Elbette ülkemin aydınları kendi düşüncelerinin ürünlerini dillendirirler. O da öyle yapmış. Ama ne yazık ki terbiyesizlik ederek, konuşmasında bir aydına yakışmayan tutumla, kendisi gibi düşünmeyenleri “bir şey bilmeden gereksiz kabadayılık yapmakla” suçlamış.

İşte burada onun sadece profesörlüğü değil, çağımızda ortalama herhangi bir “insanda” da var olması gereken sıradan bir değerden yoksun olduğunu görerek “bu ülkeden demokrat da aydın da çıkmaz” iddiasındaki haksız saptamaya inanası gelir insanın. Çünkü bu topraklarda kendini tanımaktan yoksun bir aydının temelinde şu veya bu ölçüde “her şeyi ben bilirim” diyebilen bir megaloman sureti bulursunuz. Geri kalmış uygarlıkların aydınlarında ortak olan özelliklerden biridir bu. Kendileri gibi düşünmeyenleri aşağılamak, hor görmek, hakaret etmek onların “akademik” hedefleridir. Ve Taner Akçam denilen kişi bu tipin “sonradan görme” ilkel bir örneğidir.

******

Dinleyicilerin bir kısmından ona yönelik eleştirel içerikli notlar aldım. Eleştiri herkesin hakkıdır, tamam, ama eleştiri gerçekten ona vereceğiniz emeği hak eden bir konuda olmalıdır. Olur olmaz konularda eleştiri yapmanın da bir mantığı yok. Hatta daha da kötüsü, bu bir enerji kaybıdır ve hakkınızdaki değerlendirmeleri de olumsuz etkileyebilecek bir girişimdir. Hemen sorarlar insana: Taner Akçam’dan başka bir beklentiniz mi vardı ki bu kadar öfkelendiniz?

Devrimciliğinden ne gördük ki profesörlüğünde beklentimiz olsun. Hamburg’da, Elbe Nehri kenarında ördek besleyen sevgili Taner, nasıl da Hürriyet Gazetesi’nin muhabirine yakalanıvermişti hem de Hamburg da, ve hem de ülkesine duyduğu hasret her halinden belli iken, hem de romantizmi uç boyutta yaşarken hem de Elbe Nehrindeki ördeklere ekmek atıp beslerken.

Ah, aklıma neler gelmiyor ki öncesi ve sonrasına ilişkin olarak. Doğum günündeki kabadayılığını hatırlar mı acaba? 24 Ekim 1987.

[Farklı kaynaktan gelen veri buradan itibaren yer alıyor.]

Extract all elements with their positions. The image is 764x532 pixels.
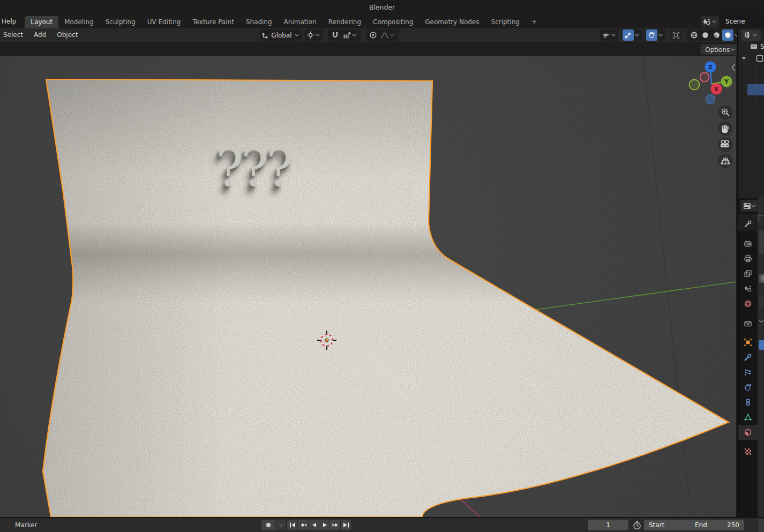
properties-tab-texture[interactable] bbox=[744, 447, 752, 456]
menu-object[interactable]: Object bbox=[51, 28, 83, 42]
properties-tab-render[interactable] bbox=[744, 239, 752, 248]
auto-keying-record-button[interactable] bbox=[261, 520, 275, 530]
content-partial-button[interactable] bbox=[759, 230, 764, 254]
xray-toggle[interactable] bbox=[670, 29, 682, 41]
collection-name-partial[interactable]: S bbox=[760, 43, 764, 50]
play-reverse-button[interactable] bbox=[309, 520, 319, 530]
tab-layout[interactable]: Layout bbox=[25, 16, 58, 28]
object-visibility-dropdown[interactable] bbox=[600, 29, 618, 41]
shading-solid-button[interactable] bbox=[700, 29, 711, 41]
transform-orientation-dropdown[interactable]: Global bbox=[260, 29, 301, 41]
chevron-down-icon[interactable] bbox=[658, 34, 663, 36]
auto-keying-dropdown[interactable] bbox=[276, 520, 286, 530]
gizmo-minus-y-ball[interactable] bbox=[690, 80, 700, 90]
scene-collection-row[interactable] bbox=[750, 42, 758, 50]
properties-tab-particles[interactable] bbox=[744, 368, 752, 377]
properties-tab-constraints[interactable] bbox=[744, 398, 752, 407]
window-title: Blender bbox=[369, 3, 395, 11]
proportional-edit-icon bbox=[369, 31, 377, 39]
gizmo-y-ball[interactable]: Y bbox=[721, 76, 732, 87]
gizmo-minus-x-ball[interactable] bbox=[700, 73, 709, 82]
content-partial-chevron[interactable] bbox=[759, 319, 764, 323]
timeline-bar: Marker bbox=[0, 517, 764, 532]
show-gizmo-toggle[interactable] bbox=[623, 29, 634, 41]
stopwatch-icon[interactable] bbox=[632, 520, 642, 530]
scene-selector-button[interactable] bbox=[701, 16, 719, 27]
properties-tab-modifiers[interactable] bbox=[744, 353, 752, 362]
viewport-header-right bbox=[600, 29, 741, 41]
tab-uv-editing[interactable]: UV Editing bbox=[141, 16, 187, 28]
material-preview-partial bbox=[759, 274, 764, 283]
tab-animation[interactable]: Animation bbox=[278, 16, 323, 28]
chevron-down-icon bbox=[295, 34, 299, 36]
properties-tab-collection[interactable] bbox=[744, 319, 752, 328]
tab-geometry-nodes[interactable]: Geometry Nodes bbox=[419, 16, 485, 28]
shading-material-preview-button[interactable] bbox=[711, 29, 722, 41]
show-overlays-toggle[interactable] bbox=[646, 29, 657, 41]
menu-add[interactable]: Add bbox=[28, 28, 51, 42]
gizmo-minus-z-ball[interactable] bbox=[706, 95, 715, 104]
jump-to-start-button[interactable] bbox=[287, 520, 297, 530]
object-item-icon[interactable] bbox=[756, 55, 763, 62]
proportional-falloff-dropdown[interactable] bbox=[379, 29, 397, 41]
prev-keyframe-button[interactable] bbox=[298, 520, 308, 530]
properties-editor-type-dropdown[interactable] bbox=[740, 200, 758, 212]
tab-modeling[interactable]: Modeling bbox=[58, 16, 100, 28]
camera-view-button[interactable] bbox=[718, 138, 733, 152]
gizmo-z-ball[interactable]: Z bbox=[705, 62, 716, 73]
disclosure-triangle-icon[interactable] bbox=[741, 56, 746, 61]
next-keyframe-button[interactable] bbox=[330, 520, 340, 530]
chevron-down-icon[interactable] bbox=[635, 34, 639, 36]
properties-tab-tool[interactable] bbox=[744, 220, 752, 228]
properties-tab-material[interactable] bbox=[744, 428, 752, 437]
proportional-edit-toggle[interactable] bbox=[368, 29, 379, 41]
tab-scripting[interactable]: Scripting bbox=[485, 16, 526, 28]
zoom-button[interactable] bbox=[718, 106, 733, 120]
magnet-icon bbox=[331, 31, 339, 39]
gizmo-x-ball[interactable]: X bbox=[711, 84, 722, 95]
scene-name-field[interactable]: Scene bbox=[721, 15, 764, 28]
add-workspace-button[interactable]: + bbox=[526, 16, 543, 28]
current-frame-field[interactable]: 1 bbox=[588, 520, 628, 530]
play-button[interactable] bbox=[319, 520, 329, 530]
properties-tab-scene[interactable] bbox=[744, 284, 752, 293]
tab-rendering[interactable]: Rendering bbox=[323, 16, 367, 28]
properties-icon bbox=[743, 202, 751, 210]
properties-tab-object-data[interactable] bbox=[744, 413, 752, 422]
properties-tab-world[interactable] bbox=[744, 299, 752, 308]
chevron-down-icon bbox=[751, 205, 755, 207]
properties-tab-physics[interactable] bbox=[744, 383, 752, 392]
tab-compositing[interactable]: Compositing bbox=[367, 16, 419, 28]
properties-tab-object[interactable] bbox=[744, 338, 752, 347]
snap-with-dropdown[interactable] bbox=[341, 29, 359, 41]
outliner-tree-icon bbox=[744, 31, 752, 39]
menu-help[interactable]: Help bbox=[0, 15, 21, 28]
tab-texture-paint[interactable]: Texture Paint bbox=[186, 16, 239, 28]
menu-select[interactable]: Select bbox=[0, 28, 28, 42]
properties-tab-output[interactable] bbox=[744, 254, 752, 263]
tab-shading[interactable]: Shading bbox=[240, 16, 278, 28]
pivot-point-dropdown[interactable] bbox=[305, 29, 323, 41]
viewport-canvas[interactable]: ??? Z Y bbox=[0, 56, 736, 517]
frame-end-field[interactable]: End 250 bbox=[690, 520, 744, 530]
question-marks-text-object[interactable]: ??? bbox=[216, 139, 291, 198]
titlebar: Blender bbox=[0, 0, 764, 15]
outliner-display-mode-dropdown[interactable] bbox=[741, 29, 761, 41]
perspective-toggle-button[interactable] bbox=[718, 154, 733, 168]
tab-sculpting[interactable]: Sculpting bbox=[100, 16, 141, 28]
menu-marker[interactable]: Marker bbox=[15, 521, 37, 529]
proportional-edit-group bbox=[366, 29, 399, 41]
properties-tab-view-layer[interactable] bbox=[744, 269, 752, 278]
content-partial-blue-button[interactable] bbox=[759, 340, 764, 350]
shading-rendered-button[interactable] bbox=[722, 29, 733, 41]
jump-to-end-button[interactable] bbox=[341, 520, 351, 530]
chevron-down-icon bbox=[712, 20, 716, 23]
snap-toggle-button[interactable] bbox=[329, 29, 341, 41]
outliner-selected-row[interactable] bbox=[747, 84, 764, 95]
content-partial-field[interactable] bbox=[759, 296, 764, 307]
shading-wireframe-button[interactable] bbox=[688, 29, 700, 41]
pan-button[interactable] bbox=[718, 122, 733, 136]
options-dropdown[interactable]: Options bbox=[700, 44, 741, 55]
record-icon bbox=[266, 522, 271, 528]
viewport-header: Select Add Object Global bbox=[0, 28, 736, 42]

Hani, tam da doğum gününü kutladığı bir günde Dev-Sol’dan bazı arkadaşların, içinde PKK’ye bağlı bir kitle örgütü olan “Feyka”nın da imzası bulunan ortak imzalı bir bildiriyi dağıtmak istedikleri mekân! (“ ‘Bildiri dağıtmak için bir grup geldi. Bildiriye altındaki imzadan dolayı itiraz ettik.”) Hani gereksiz kabadayılığa soyunup, şöyle demişti: “Siz bizim kim olduğumuzu bile bile böyle bir bildiri dağıtamazsınız…” (Cemalettin Canlı. Devrimci Bir Balet Aydın Erol Kitabı-Merhaba Yavuz. Nota Bene Yayınları, 2018).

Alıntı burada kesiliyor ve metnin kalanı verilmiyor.